Manche Feministinnen der siebziger Jahre fanden, dass Frauen das nicht dürften, sondern die Welt durch ihre naturgegebene Sanftheit befrieden sollten. Mal davon abgesehen, dass schon in Homers Epos vom Trojanischen Krieg, als die Amazonen Troja unterstützten, das Schicksal der Kämpferinnen erstrebenswerter war als das der vergewaltigten oder kampflos hingemetzelten Frauen: Wieso sollte die weibliche Hälfte der Menschheit von Natur aus netter sein? Vielleicht würde es helfen, den reaktionären Naturalismus abzulegen, der in der Debatte über die Frauenquote steckt. Wir tun so, als seien Männer und Frauen zwei verschiedene menschliche Spezies. Nur weil sie anatomisch anders gestaltet sind, erscheinen sie beinah als unterschiedliche Entwicklungsstadien des Humanen. Wie im Rassismus. Ein biologistisches Denken, das die Kultur und also unsere Entscheidungsfreiheit außer Acht lässt, ist aber Humbug. – Zumal die Physis in der modernen Arbeitswelt kaum noch eine Rolle spielt.

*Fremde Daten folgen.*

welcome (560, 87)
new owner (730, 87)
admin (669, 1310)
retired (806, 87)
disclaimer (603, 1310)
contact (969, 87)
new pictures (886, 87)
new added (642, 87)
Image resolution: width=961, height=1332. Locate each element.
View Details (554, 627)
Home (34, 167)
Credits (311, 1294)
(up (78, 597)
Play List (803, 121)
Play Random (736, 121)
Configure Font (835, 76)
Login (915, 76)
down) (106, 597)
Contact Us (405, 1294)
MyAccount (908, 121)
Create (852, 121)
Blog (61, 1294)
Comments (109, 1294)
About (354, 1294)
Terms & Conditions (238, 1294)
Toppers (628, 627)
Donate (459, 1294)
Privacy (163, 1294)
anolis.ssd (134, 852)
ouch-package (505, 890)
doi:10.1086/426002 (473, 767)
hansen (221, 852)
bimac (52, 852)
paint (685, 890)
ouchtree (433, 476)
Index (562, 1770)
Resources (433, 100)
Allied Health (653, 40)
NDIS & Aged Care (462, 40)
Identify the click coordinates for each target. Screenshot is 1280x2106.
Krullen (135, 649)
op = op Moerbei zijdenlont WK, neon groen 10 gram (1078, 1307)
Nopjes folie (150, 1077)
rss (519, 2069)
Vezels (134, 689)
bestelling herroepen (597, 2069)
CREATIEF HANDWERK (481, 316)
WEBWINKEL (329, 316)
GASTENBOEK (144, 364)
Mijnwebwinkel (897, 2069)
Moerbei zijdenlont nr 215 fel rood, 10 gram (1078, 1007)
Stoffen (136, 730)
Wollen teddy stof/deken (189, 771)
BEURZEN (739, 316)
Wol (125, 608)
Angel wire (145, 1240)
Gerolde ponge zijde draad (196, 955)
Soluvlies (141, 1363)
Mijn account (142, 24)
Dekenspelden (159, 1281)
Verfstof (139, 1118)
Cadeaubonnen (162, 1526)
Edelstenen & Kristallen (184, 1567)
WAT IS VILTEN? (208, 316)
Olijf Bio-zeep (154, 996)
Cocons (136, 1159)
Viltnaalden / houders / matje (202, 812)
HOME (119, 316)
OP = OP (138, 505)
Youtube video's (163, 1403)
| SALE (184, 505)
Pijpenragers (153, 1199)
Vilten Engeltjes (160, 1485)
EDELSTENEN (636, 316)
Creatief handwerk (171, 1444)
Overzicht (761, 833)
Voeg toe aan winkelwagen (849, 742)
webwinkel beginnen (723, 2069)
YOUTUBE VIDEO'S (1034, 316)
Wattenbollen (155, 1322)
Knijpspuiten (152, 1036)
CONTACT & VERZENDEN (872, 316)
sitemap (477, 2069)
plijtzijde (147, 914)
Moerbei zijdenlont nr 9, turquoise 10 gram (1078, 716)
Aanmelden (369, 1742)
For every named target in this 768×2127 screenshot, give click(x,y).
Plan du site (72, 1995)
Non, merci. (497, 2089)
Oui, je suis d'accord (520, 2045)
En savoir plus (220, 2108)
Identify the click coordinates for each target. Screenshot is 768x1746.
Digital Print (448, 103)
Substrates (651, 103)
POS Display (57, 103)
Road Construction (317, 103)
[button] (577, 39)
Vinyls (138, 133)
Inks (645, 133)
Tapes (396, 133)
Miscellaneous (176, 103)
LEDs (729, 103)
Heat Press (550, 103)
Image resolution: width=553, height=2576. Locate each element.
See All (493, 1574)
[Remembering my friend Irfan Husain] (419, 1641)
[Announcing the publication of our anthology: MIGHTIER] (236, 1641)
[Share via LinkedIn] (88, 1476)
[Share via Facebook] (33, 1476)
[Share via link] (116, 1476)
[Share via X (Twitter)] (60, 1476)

Was also tun? Scharf nachfragen, warum wir eine Quote brauchen, und dann die Ursachen beseitigen. Die Frauenfrage betrifft ja nicht nur Frauen, sondern rührt an den machtgeschützten Zustand unserer Gesellschaft. Alte Machtstrukturen zerschlagen und lernen, solidarisch zu sein – das wäre eine Aufgabe für alle, anstatt einem Teil der Bevölkerung die Karriere gesetzlich zu garantieren. Jeder, der mal unter Kollegen den Spruch gehört hat, dass die hübsche Praktikantin nur wegen ihrer Hübschheit eingestellt wurde, der weiß das Gift der Verachtung zu fürchten: dass Mädchen allein (ohne Vatis Hilfe, ohne einen Gönner) keine Chance hätten im Spiel um die Macht. Haben sie aber, gerade dort, wo die Bälle hart geschlagen werden. Siehe Margaret Thatcher, Angela Merkel, Hillary Clinton. Unterdessen behaupten die Statistiker, dass über 50 Prozent der Hochschulabsolventen Frauen sind. Wenn das stimmt und wenn Leistung im Kapitalismus wirklich zählt, dann werden die Führungsetagen bald von Frauen dominiert sein. Dann ist die Quote jetzt nur ein Versuch, die harten Mädels von morgen an ihrem absehbaren Sieg zu hindern.